Upper Right, often referred to as the “It” quadrant:
- Does the assessment method involve observable behaviors and not just self-report that derives from subjective meaning making?
- How objective is the instrument being used?
How is its reliability (repeatability) affected by the contexts the individual is in?
This is objective behavior and the domain of validity and reliability. Can we have confidence in the scores? Are the responses to similar items consistent? What are the scores? Most personality instruments are judged on this basis. However, they ignore that the instrument results are not actual behaviors, but self- reports of preferences, which are really Upper Left and therefore subjective. To expect a direct correlation between behavior and self-report is unrealistic. There are many influences on our behaviors, including adaptation and development. The critics ignore these other influences and expect more than the instrument is designed to deliver. No wonder the instruments aren’t working the way they are expected to in research or just plain test-retest for the individuals.
COLLECTIVE (the group)
Lower Left, often referred to as the “We” quadrant:
- How do the various cultural contexts and relationships influence the self-report?

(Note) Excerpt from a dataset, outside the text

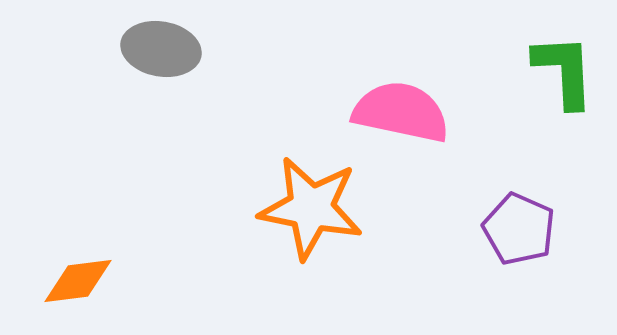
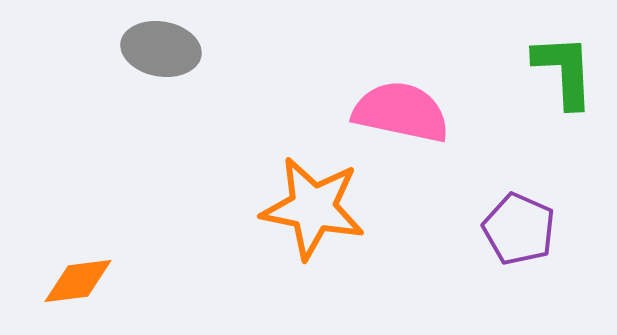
orange star: moved 2 px right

- How will they be treated when the information is shared?
How will the results be perceived in these cultures? What biases are present that can influence how someone responds and interprets descriptions?
The modal type of the culture can have an effect as well as other cultural factors. This is where the influence of cultural meanings and values comes into play and these influences greatly influence how the individual responds. There is also the issue of how the results will be used in the culture of the organization. If certain type preferences are given privilege in that culture, they will likely be seen as less desirable than others and maybe it is in the best interest of the individual to not respond from her or his core self. Relationship and cultural variables are major sources of reliability and validity variables. And the critics ignore that best practices with type models and instrument control for this. With good typology instruments and descriptions there is a lot of effort put into developing the items and descriptors to counter the effects of social desirability.
Lower Right, often referred to as the “Its” quadrant:
- How will the results be used?
- Do these uses fit the intended uses?
How do these uses influence the meaning made by the individual in responding? What are the influences of the setting? If the assessment is done in a work context, is there time for adequate self-reflection? Does the individual think of their job duties rather than how they operate outside those described behaviors? This is the influence of the fit between the instrument and its function. How useful will it be for the applications areas? In the arena of personality types, this becomes one of the biggest issues because while type indicates some likely talents, it doesn’t predict skill so to use it for selection or promotion is not appropriate. Yet the critics don’t get this point.